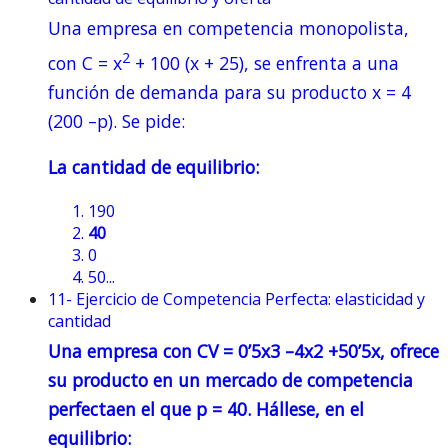
Una empresa en competencia monopolista,
2
con C = x
+ 100 (x + 25), se enfrenta a una
función de demanda para su producto x = 4
(200 –p). Se pide:
La cantidad de equilibrio:
190
40
0
50...
11- Ejercicio de Competencia Perfecta: elasticidad y
cantidad
Una empresa con CV = 0’5x3 –4x2 +50’5x, ofrece
su producto en un mercado de competencia
perfectaen el que p = 40. Hállese, en el
equilibrio:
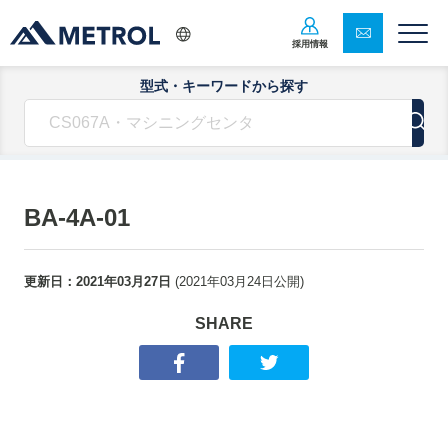
採用情報
型式・キーワードから探す
BA-4A-01
更新日：
2021年03月27日
(
2021年03月24日
公開)
SHARE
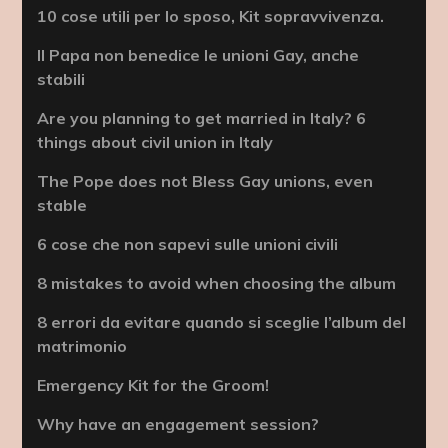
10 cose utili per lo sposo, Kit sopravvivenza.
Il Papa non benedice le unioni Gay, anche
stabili
Are you planning to get married in Italy? 6
things about civil union in Italy
The Pope does not Bless Gay unions, even
stable
6 cose che non sapevi sulle unioni civili
8 mistakes to avoid when choosing the album
8 errori da evitare quando si sceglie l’album del
matrimonio
Emergency Kit for the Groom!
Why have an engagement session?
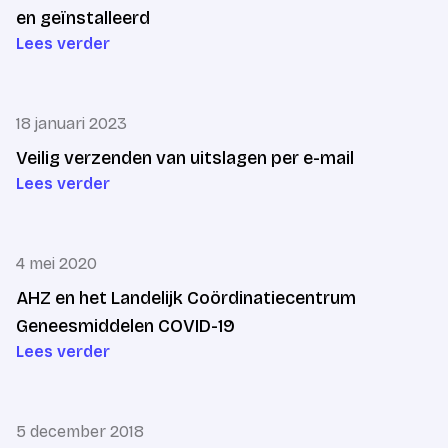
en geïnstalleerd
Lees verder
18 januari 2023
Veilig verzenden van uitslagen per e-mail
Lees verder
4 mei 2020
AHZ en het Landelijk Coördinatiecentrum
Geneesmiddelen COVID-19
Lees verder
5 december 2018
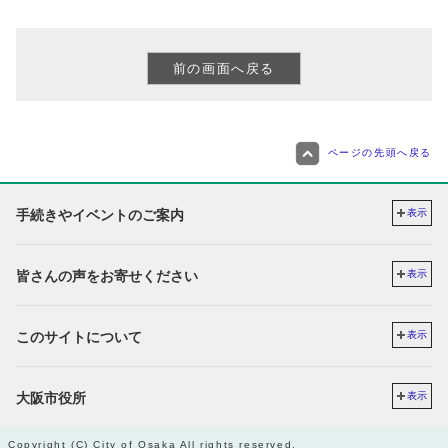
ページの先頭へ戻る
手続きやイベントのご案内
表示
皆さんの声をお寄せください
表示
このサイトについて
表示
大阪市役所
表示
Copyright (C) City of Osaka All rights reserved.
+++
**Task instructions**:
Reproduce the records above word for word, without the images.

**Solved problem**:
Una empresa en competencia monopolista,
2
con C = x
+ 100 (x + 25), se enfrenta a una
función de demanda para su producto x = 4
(200 –p). Se pide:
La cantidad de equilibrio:
190
40
0
50...
11- Ejercicio de Competencia Perfecta: elasticidad y
cantidad
Una empresa con CV = 0’5x3 –4x2 +50’5x, ofrece
su producto en un mercado de competencia
perfectaen el que p = 40. Hállese, en el
equilibrio:
採用情報
型式・キーワードから探す
BA-4A-01
更新日：
2021年03月27日
(
2021年03月24日
公開)
SHARE
10 cose utili per lo sposo, Kit sopravvivenza.
Il Papa non benedice le unioni Gay, anche
stabili
Are you planning to get married in Italy? 6
things about civil union in Italy
The Pope does not Bless Gay unions, even
stable
6 cose che non sapevi sulle unioni civili
8 mistakes to avoid when choosing the album
8 errori da evitare quando si sceglie l’album del
matrimonio
Emergency Kit for the Groom!
Why have an engagement session?
en geïnstalleerd
Lees verder
18 januari 2023
Veilig verzenden van uitslagen per e-mail
Lees verder
4 mei 2020
AHZ en het Landelijk Coördinatiecentrum
Geneesmiddelen COVID-19
Lees verder
5 december 2018
ページの先頭へ戻る
手続きやイベントのご案内
表示
皆さんの声をお寄せください
表示
このサイトについて
表示
大阪市役所
表示
Copyright (C) City of Osaka All rights reserved.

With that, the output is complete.